Properties of FIFO and CLOCK cache under general renewal traffic
We extend Che’s approximation to analyze CLOCK cache performance under both IRM and Hyperexponential Renewal request models and address three key properties: (1) IRM always yields well-behaved, convex LRU miss ratio curves; (2) with a fixed inter-arrival time distribution, FIFO performs worse when item popularity is skewed; conversely, (3) CLOCK performs better when item popularity is skewed. We present formal proofs for these properties.
Abstract
Consider two request streams that share the same inter-arrival time distribution: (a) an Independent Reference Model (IRM) traffic, where requests are selected i.i.d. from a skewed (e.g., Zipf-like) item frequency distribution. By construction, the inter-arrival times of such traffic naturally form a hyperexponential distribution. (b) A hyperexponential renewal traffic, constructed by re-sampling the inter-arrival times from the same IAT distribution of the IRM traffic, but assigning items uniformly. We extend Che’s approximation to analyze CLOCK cache performance under both request models and address three key properties: (1) IRM always yields well-behaved, convex LRU miss ratio curves; (2) with a fixed inter-arrival time distribution, FIFO performs worse when item popularity is skewed; conversely, (3) CLOCK performs better when item popularity is skewed. We present formal proofs for these properties.
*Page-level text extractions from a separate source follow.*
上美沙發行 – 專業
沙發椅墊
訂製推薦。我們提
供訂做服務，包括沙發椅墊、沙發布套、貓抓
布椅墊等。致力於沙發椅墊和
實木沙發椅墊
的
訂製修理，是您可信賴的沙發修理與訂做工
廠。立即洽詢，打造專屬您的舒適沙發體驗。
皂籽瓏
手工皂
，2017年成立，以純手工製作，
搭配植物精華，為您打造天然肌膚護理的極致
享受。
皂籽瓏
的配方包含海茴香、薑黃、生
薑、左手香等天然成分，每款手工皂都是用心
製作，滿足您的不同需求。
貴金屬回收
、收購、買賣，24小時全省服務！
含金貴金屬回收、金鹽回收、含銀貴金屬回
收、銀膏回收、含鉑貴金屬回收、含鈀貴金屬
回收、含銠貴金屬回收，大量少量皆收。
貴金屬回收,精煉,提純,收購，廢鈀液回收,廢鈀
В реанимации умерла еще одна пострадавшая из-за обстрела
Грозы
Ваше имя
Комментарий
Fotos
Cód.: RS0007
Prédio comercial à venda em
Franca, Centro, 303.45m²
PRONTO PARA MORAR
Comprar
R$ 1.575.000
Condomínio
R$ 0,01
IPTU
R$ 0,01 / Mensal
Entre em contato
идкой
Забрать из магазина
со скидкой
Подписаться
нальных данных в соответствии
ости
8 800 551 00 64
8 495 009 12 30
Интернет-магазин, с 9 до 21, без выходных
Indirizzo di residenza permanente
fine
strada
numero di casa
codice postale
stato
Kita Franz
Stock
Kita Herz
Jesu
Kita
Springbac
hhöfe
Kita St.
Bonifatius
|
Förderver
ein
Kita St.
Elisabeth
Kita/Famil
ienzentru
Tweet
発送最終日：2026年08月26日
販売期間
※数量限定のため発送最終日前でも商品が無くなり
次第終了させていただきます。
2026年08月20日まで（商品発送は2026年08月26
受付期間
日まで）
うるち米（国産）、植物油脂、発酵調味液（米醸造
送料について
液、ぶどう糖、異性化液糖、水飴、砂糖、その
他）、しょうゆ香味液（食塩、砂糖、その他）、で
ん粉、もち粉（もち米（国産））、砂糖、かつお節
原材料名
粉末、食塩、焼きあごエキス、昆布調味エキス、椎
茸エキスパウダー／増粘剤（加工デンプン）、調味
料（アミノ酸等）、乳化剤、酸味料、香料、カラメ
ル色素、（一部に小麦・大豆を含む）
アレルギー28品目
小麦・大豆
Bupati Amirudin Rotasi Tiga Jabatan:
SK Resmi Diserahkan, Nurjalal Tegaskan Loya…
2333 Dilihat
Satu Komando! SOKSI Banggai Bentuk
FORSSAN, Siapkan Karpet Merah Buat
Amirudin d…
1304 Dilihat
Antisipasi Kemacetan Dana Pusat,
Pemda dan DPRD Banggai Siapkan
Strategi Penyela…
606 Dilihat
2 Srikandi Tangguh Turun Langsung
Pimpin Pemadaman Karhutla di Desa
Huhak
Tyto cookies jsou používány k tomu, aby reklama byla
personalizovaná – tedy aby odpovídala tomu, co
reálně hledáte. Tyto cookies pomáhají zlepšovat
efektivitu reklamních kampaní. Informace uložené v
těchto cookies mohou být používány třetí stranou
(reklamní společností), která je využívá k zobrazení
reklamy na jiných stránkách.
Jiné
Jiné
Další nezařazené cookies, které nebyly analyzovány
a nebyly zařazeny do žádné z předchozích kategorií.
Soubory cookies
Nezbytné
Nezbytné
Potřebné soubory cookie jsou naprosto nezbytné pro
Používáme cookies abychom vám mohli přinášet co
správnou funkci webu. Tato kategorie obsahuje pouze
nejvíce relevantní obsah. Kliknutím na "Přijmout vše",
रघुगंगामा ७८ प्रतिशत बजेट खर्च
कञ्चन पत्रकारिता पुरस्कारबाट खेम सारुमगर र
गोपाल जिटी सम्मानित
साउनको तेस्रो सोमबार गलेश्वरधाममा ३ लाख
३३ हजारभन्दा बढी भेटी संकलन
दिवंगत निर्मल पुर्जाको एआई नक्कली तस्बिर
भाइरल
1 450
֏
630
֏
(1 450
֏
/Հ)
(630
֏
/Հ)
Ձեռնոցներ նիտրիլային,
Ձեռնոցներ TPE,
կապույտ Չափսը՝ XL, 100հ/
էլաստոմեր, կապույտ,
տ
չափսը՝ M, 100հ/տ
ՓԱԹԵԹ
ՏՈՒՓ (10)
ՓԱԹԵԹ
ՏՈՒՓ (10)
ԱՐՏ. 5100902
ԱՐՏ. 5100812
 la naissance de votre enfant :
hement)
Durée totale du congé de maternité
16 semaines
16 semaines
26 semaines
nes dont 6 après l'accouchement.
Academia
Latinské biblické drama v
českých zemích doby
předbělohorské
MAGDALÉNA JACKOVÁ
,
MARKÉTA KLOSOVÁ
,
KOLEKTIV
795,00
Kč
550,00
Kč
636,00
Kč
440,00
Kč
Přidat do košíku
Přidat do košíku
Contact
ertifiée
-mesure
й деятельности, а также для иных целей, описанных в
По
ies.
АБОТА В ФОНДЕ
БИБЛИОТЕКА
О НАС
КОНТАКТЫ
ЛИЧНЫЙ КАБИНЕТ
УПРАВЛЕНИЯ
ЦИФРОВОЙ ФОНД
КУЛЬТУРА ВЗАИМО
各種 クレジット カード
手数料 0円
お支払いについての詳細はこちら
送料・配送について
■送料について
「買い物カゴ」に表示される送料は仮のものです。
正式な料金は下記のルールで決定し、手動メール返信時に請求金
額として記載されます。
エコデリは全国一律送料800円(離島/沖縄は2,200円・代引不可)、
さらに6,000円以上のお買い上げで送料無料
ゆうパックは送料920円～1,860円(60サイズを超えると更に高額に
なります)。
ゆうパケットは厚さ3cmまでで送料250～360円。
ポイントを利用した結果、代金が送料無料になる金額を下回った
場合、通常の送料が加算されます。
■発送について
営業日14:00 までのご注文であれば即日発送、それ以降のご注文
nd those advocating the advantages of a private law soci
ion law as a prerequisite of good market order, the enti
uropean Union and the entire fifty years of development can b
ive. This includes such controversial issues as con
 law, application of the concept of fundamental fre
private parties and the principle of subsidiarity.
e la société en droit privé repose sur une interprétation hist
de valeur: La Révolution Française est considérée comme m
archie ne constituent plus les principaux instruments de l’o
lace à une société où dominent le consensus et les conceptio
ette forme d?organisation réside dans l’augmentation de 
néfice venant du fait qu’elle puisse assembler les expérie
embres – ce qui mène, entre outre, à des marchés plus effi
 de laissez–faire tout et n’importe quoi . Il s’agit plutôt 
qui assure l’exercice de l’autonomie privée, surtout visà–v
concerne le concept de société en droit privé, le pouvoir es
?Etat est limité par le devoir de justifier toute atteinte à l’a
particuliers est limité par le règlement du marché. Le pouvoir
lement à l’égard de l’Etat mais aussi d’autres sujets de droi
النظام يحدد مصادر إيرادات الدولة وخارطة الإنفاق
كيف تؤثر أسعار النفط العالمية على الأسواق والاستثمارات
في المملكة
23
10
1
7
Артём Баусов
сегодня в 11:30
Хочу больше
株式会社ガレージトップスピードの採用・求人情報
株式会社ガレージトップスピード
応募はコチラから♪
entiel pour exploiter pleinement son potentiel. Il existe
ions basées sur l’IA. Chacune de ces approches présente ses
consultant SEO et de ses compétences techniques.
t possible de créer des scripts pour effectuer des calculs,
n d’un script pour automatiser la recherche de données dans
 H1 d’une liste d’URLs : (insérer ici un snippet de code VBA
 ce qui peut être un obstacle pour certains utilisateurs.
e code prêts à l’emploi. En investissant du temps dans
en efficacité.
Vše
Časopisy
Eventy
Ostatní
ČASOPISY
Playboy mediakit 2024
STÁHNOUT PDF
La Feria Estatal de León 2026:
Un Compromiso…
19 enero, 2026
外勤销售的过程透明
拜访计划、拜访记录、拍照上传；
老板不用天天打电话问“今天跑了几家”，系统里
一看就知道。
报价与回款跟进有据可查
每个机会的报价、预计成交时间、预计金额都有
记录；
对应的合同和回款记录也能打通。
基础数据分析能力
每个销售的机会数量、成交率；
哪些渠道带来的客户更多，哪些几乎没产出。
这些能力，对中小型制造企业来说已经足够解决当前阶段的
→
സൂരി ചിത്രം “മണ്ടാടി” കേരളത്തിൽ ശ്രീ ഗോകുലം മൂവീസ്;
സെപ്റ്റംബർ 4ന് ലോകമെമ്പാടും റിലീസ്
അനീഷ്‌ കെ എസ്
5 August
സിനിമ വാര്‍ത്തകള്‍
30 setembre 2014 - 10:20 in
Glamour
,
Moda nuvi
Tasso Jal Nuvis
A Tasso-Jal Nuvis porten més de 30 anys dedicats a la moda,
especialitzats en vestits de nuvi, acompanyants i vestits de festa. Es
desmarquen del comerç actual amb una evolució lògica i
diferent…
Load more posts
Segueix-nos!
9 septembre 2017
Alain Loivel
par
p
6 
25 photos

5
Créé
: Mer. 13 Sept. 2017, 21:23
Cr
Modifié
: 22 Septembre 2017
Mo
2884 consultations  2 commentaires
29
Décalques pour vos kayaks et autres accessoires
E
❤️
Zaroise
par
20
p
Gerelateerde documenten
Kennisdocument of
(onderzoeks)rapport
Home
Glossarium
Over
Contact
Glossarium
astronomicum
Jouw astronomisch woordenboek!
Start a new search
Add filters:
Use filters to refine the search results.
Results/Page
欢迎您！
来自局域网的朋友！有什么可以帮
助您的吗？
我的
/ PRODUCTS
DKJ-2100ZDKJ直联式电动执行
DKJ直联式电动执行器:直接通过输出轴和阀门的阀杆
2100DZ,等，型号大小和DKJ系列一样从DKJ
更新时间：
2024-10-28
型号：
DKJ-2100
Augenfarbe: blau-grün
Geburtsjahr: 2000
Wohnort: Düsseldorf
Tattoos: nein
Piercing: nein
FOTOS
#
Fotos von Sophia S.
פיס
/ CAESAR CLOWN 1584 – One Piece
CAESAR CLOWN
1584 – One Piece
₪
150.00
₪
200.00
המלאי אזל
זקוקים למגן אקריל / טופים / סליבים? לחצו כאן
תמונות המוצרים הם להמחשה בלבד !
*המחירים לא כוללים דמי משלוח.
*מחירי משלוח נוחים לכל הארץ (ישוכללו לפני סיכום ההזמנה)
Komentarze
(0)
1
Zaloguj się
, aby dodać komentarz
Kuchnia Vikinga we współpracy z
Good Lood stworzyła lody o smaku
These results explain why CLOCK outperforms LRU on certain workloads and why FIFO outperforms RANDOM in real workloads. More importantly, they suggest that neither IRM alone nor renewal models alone are sufficient to model non-LRU/non-LFU cache performance. Both skewness in item popularity (frequency) and the IAT distribution are essential.
We propose a practical two-dimensional analytical model for real workload analysis, combining frequency- based workload decomposition with recency-based modeling for each substream. We demonstrate that this approach accurately predicts FIFO and CLOCK cache performance for real-world workloads from the CloudPhysics corpus.